Based upon Chevrolet’s C6 Corvette, the last ZR1 model thundered off into the sunset in 2013. Since then, boost-loving Corvette fans have gotten by with the C7 Corvette Z06, which uses a supercharged 6.2-liter LT4 V-8, rated at 650 horsepower, to convert rear tires to white smoke. Next spring, Chevy dealers will begin taking orders for an all-new 2019 ZR1 Corvette with 755 horsepower on tap, making it the most powerful Chevrolet model ever produced.
Throughout Corvette history, the ZR1 moniker has always been reserved for special high-performance models. From 1970 to ’72, the ZR1 package was targeted to road racers, and included the LT1 V-8, aluminum radiator, transistor ignition, an M22 four-speed transmission, power brakes, and a heavy-duty suspension. Not available with the ZR1 package were luxuries like power windows, power steering, air conditioning, or a radio, and over three production years just 53 examples were produced.
From 1990 to ’95 the ZR-1 (hyphen intentional) was a halo model for Corvette, equipped with a double-overhead camshaft, four-valve-per-cylinder LT5 V-8, designed in cooperation with Lotus and built for GM by Mercury Marine. With an output of 375 horsepower, performance was stunning for the day, matched in part by the car’s price of $58,995, over $27,000 more than a base Corvette coupe.
The next ZR1 (no hyphen) appeared in 2009, once again as a halo model in the Corvette lineup. This time, Chevrolet added forced induction in the form of supercharging, delivering a C6 Corvette that produced 638 horsepower and was reportedly capable of running from 0-60 mph in 3.4 seconds, on the way to a top speed of 205 mph. Around the Nürburgring Nordschleife, the litmus test used by performance automakers the world over, the C6 ZR1 Corvette lapped the course in 7:19.63, besting cars like the Ferrari Enzo (7:25.21) and the Lamborghini Aventador LP 700-4 (7:25). When the C6 went out of production at the end of 2013, the ZR1 went with it.
There’s been no ZR1 since Chevrolet launched the C7 Corvette as a 2014 model, though aforementioned Corvette Z06, with its 650 horsepower and 650 pound-feet of torque, did debut in 2015. With rumors (backed up by ample spy photography) of a mid-engine Corvette in the works, Chevrolet may have been forgiven for passing over the ZR1 in this generation, but last weekend the automaker dropped details of the 2019 model at the opening of the 2017 Dubai Auto Show.

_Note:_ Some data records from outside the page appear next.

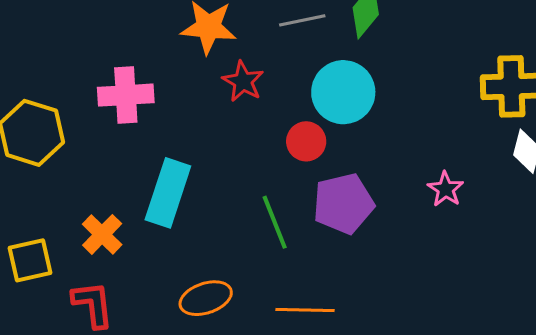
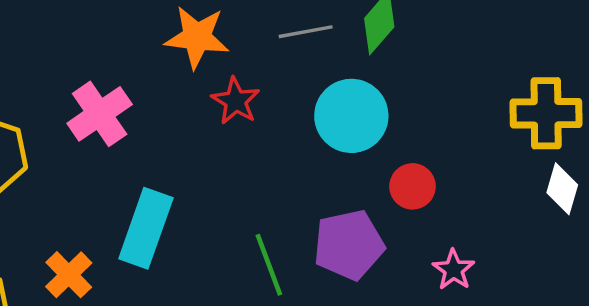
pink cross: (126, 95) -> (100, 114), turned -32
red circle: (306, 141) -> (413, 186), moved
pink star: (446, 189) -> (454, 270), moved

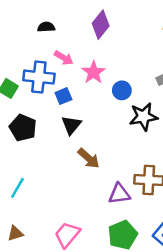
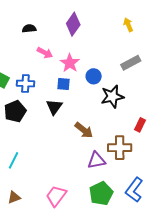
blue cross: (39, 77) -> (25, 83), moved, size x0.7
blue square: (63, 96) -> (63, 84), moved, turned 32
black pentagon: (23, 128) -> (15, 111), turned 30
brown arrow: (89, 158) -> (84, 130), moved

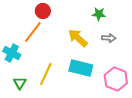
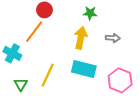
green star: (99, 14) -> (90, 13), moved
yellow arrow: (78, 38) -> (81, 38), turned 60

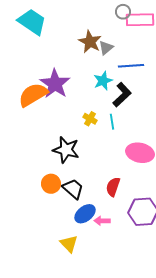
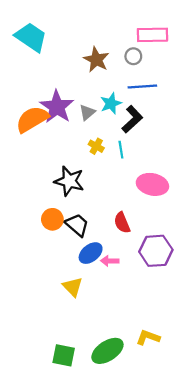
gray circle: (123, 12) -> (133, 56), moved
gray triangle: (106, 48) -> (87, 112), moved
red semicircle: (113, 187) -> (122, 223), turned -42

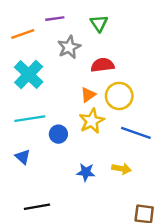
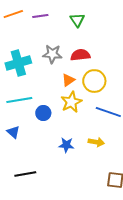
orange line: (23, 34) -> (13, 14), moved
gray star: (69, 47) -> (52, 54), moved, turned 30
cyan cross: (29, 75) -> (18, 63), turned 30

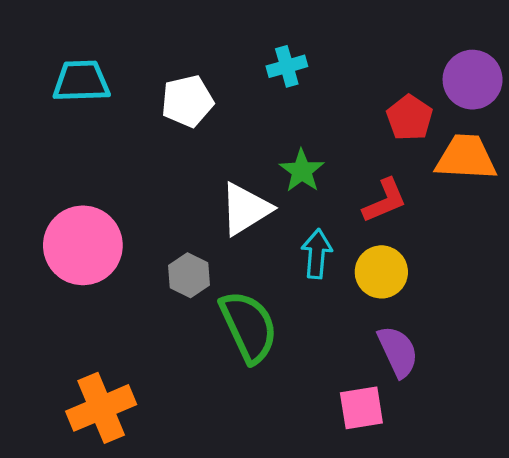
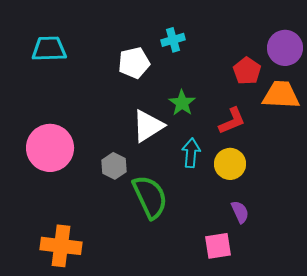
white pentagon: (187, 101) -> (134, 63), moved
purple semicircle: (398, 352) -> (240, 212), size x0.7
orange cross: (101, 408) -> (61, 246), turned 30

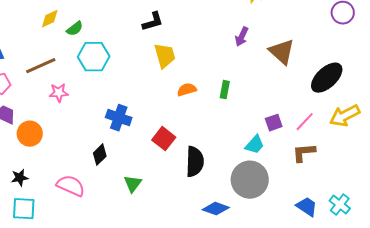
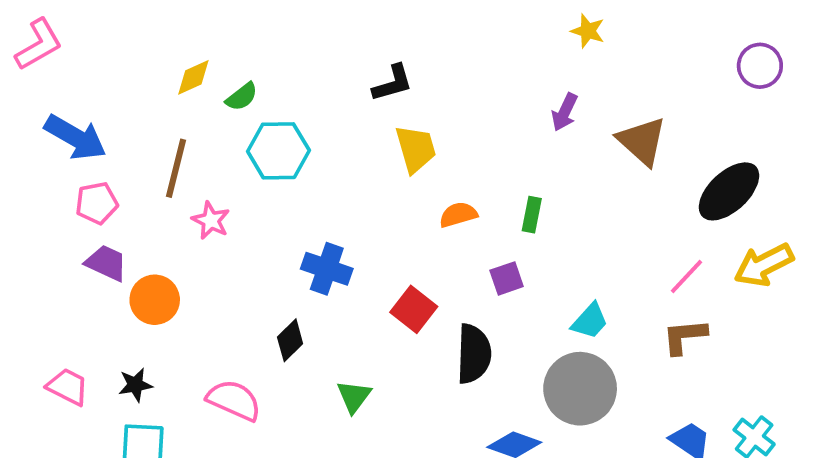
brown line: (41, 66) -> (176, 168), turned -52
pink star: (59, 93) -> (211, 220), turned 30
purple square: (274, 123) -> (507, 278), moved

The 2019 Corvette ZR1, slated to go on sale early next year, comes powered by a supercharged 6.2-liter LT5 V-8, similar to the LT4 in the Z06 but equipped with a larger blower and throttle body. Output climbs to 755 horsepower and 715 pound-feet of torque, thanks in part to a dual fuel-injection system that uses direct injection plus supplemental port injection for the first time in a Chevrolet model. Also in a first for the ZR1 model, Chevrolet will offer buyers the choice between a seven-speed manual transmission and an eight-speed, paddle shifted automatic; previous versions came exclusively with manual transmissions.
Chevrolet will offer the ZR1 with two aero packages, known as “Low Wing” and “High Wing.” The Low Wing package will be aimed at those who favor top speed over lap times, with the automaker claiming that “over 210 mph” will be possible–under controlled conditions, of course. Those more concerned with circuit times will want to check the option box for the High Wing ZTK package, which reportedly generates 950 pounds of downforce (transferred to the chassis, not the bodywork) at speed.
Past ZR1 models, despite their performance potential, have never been one-trick ponies, and have proven equally adept on road or track. Expect the same from this latest generation, which ups the bar considerably in terms of output and, reportedly, handling.
Look for details on pricing and availability to be released closer to the ZR1’s on sale date.